Saved data entries
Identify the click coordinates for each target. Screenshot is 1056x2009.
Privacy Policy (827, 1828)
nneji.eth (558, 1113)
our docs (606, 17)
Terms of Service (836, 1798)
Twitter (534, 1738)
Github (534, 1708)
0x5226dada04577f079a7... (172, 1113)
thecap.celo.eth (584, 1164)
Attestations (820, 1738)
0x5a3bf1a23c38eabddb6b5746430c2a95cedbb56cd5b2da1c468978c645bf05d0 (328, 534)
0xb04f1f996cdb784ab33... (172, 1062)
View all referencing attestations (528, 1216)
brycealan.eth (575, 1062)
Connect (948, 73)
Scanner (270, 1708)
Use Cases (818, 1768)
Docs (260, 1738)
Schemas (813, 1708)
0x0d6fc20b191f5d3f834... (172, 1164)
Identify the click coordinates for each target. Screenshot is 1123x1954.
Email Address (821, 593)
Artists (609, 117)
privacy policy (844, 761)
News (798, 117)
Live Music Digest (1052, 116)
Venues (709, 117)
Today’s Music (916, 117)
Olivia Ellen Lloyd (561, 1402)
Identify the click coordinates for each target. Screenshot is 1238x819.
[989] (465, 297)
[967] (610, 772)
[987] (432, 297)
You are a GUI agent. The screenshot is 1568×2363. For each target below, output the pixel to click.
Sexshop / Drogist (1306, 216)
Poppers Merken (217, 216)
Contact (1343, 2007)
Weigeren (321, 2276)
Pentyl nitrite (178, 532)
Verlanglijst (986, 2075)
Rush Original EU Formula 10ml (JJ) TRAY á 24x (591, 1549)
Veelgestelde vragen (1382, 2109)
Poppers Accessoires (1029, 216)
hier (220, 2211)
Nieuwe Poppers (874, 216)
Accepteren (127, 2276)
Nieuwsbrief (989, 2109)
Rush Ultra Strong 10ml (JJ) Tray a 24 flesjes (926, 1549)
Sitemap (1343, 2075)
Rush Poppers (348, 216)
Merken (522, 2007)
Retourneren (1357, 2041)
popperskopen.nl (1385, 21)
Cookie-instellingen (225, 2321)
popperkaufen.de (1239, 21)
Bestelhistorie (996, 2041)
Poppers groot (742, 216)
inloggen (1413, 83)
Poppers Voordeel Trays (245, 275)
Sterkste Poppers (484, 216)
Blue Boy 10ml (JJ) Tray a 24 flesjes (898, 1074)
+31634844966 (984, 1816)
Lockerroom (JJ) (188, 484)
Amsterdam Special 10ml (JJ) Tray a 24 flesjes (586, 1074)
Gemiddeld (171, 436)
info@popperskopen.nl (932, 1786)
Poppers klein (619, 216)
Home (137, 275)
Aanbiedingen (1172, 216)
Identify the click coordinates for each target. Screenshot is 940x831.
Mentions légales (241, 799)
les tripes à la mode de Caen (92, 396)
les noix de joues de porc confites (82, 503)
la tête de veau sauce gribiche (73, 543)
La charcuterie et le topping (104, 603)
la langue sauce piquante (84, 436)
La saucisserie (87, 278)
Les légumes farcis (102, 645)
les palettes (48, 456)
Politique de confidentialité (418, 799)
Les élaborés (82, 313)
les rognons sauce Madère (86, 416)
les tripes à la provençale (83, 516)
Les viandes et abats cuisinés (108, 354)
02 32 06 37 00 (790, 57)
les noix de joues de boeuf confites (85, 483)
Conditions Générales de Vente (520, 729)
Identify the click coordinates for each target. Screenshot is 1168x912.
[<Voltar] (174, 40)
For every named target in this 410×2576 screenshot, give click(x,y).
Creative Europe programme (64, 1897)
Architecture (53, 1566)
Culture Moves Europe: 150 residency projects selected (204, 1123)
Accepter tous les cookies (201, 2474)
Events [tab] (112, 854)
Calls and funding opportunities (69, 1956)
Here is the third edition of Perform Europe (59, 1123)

**Exercise prompt:**
From the data above, reproduce word for word the lines running from the line with "info@popperskopen.nl (932, 1786)" to the line with "La charcuterie et le topping (104, 603)", ends included.

**Answer to this task:**
info@popperskopen.nl (932, 1786)
Poppers klein (619, 216)
Home (137, 275)
Aanbiedingen (1172, 216)
Identify the click coordinates for each target. Screenshot is 940x831.
Mentions légales (241, 799)
les tripes à la mode de Caen (92, 396)
les noix de joues de porc confites (82, 503)
la tête de veau sauce gribiche (73, 543)
La charcuterie et le topping (104, 603)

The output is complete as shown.